Tuesday, January 10, 2012

Time to Attack

Today I sit here in the Chemo unit attached to a drip which is releasing new warfare into my body to hopefully stop the current onslaught of the Cancer. I went back to see Dr K on Monday and yes my cancer cell count is still rising rapidly, now up to 165.
We spoke in depth about the new treatment. At the end of the day it is very similar to the first treatment I had just a couple of different drugs. First round treatment had a dramatic effect on the cancer to the point of slaughtering my bowel tumor. Dr K told me in no uncertain terms second round treatment is nowhere near as effective as the first so don’t expect similar results.
We did have a conversation about the SIRT treatment which I have had on the back burner to use when all else fails. Dr K suggested it may be wise to draw this wild card sooner than later. The reason being the longer I am on Chemo the more it is eating my body away, and may get to the stage where I will not pass the criteria to have the treatment. In amongst our conversation he alluded to the fact he was not confident the new treatment will have the effect I am expecting. Of course I am expecting to cure this terrible disease, but in reality that may not be the case. I will now contact the specialist down in Melbourne and start the process of preparing for the SIRT treatment. More than likely this will not take place for a few months by the time we get sorted. Not looking forward to it as everything I have read confirms it is very heavy duty and will take all my strength to go through the treatment. For now I will attack the tumors as hard as I can with the new drugs and hopefully have some good results soon.
Life goes on and I am still making sure I enjoy everyday.

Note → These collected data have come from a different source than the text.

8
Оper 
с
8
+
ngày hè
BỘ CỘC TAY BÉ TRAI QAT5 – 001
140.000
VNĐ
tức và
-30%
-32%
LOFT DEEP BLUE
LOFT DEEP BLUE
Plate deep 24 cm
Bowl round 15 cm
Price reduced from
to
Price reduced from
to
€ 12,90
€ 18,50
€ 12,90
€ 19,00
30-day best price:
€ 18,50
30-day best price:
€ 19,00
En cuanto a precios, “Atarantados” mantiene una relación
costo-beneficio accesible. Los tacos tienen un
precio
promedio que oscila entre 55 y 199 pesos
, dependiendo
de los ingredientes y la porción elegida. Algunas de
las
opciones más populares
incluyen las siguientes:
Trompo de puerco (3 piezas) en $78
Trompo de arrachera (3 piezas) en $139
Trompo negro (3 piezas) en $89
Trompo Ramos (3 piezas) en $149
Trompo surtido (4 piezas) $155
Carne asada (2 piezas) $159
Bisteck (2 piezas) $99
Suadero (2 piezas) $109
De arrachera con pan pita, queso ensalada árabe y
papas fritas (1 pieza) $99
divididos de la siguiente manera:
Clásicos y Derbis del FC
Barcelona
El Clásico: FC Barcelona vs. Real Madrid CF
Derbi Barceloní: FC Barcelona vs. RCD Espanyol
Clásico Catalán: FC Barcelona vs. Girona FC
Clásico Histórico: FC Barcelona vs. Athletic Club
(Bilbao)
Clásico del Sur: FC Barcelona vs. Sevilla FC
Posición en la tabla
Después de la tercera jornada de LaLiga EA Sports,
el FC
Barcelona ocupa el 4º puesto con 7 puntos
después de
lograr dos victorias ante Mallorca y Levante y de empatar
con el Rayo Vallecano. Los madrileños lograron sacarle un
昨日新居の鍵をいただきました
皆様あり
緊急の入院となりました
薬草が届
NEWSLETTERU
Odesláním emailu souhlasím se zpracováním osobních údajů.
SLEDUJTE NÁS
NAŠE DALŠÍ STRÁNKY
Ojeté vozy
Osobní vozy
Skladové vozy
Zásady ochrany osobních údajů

Wednesday, January 4, 2012

Last day of current treatment but something is not right

Obvious statement under the current circumstances I suppose!
What I mean is usually at the end of my chemo cycle I feel very flat, but thIs time I feel there is something not right. Can I explain it, No, I have got to a stage where I understand how my body is reacting to the chemo and cancer in some werid way. Maybe it is just overdoing our Christmas trip away, and if is the case, I am happy to suffer as it was great to catch up with everyone from Family to Friends.Thanks to everyone who took time out to catch up, it means so much to me. On another note, I have been following a guys life through a blog site. He has the same cancer as myself, both bowel & liver. Some of you might have heard of him, Kristian Anderson, he was interviewed by Oprah Winfrey when she was in Australia. He was diagnosed back in Oct 2008 and died Monday this week.How does this make me feel to know someone with the same diagnosis only managed to live for two years? I think it has hit me harder than I realize and has added to my low emotional state which happens at this stage of my chemo cycle. I could just accept it as the inevitable and start planning my demise or I could be selfish and think it makes my odds better as the survival rate for my cancer is only 1 in 20. Yes that low. So I am still here keeping positive and hoping I will last long enough till they find a cure for this terrible disease. I suspect the next round of chemo treatment is going to knock me around quite a bit and I am starting to prepare myself to slow down at work. This is the worst thing that can happen emotionally to me as it means the cancer is effecting the life I love so much, and for this I can not express how much I hate this bloody cancer. It's bad enough the life changes I have already had to suffer, but to now effect the job I love doing is really going to hurt. I must admit my company are fully supportive and have offered to support me through this period, which is fantastic. I obviously still have the great support of my Family and will never let it effect the time I spend with Meghan & Sammy, as if there does come a day when all they have is memories, I want to be remembered for the good times and not some lifeless body laying in a bed being consumed by cancer. But that's not going to happen as my positivity has not weaned, I might stray of track every now and then, which I put down to chemo brain, but deep down I know I can beat this bloody cancer.
Sorry for such a long blog, but as you can tell I needed to get it of my chest and this is why a started this blog in the first place. Wish me luck as I start my next treatment and I will update soon.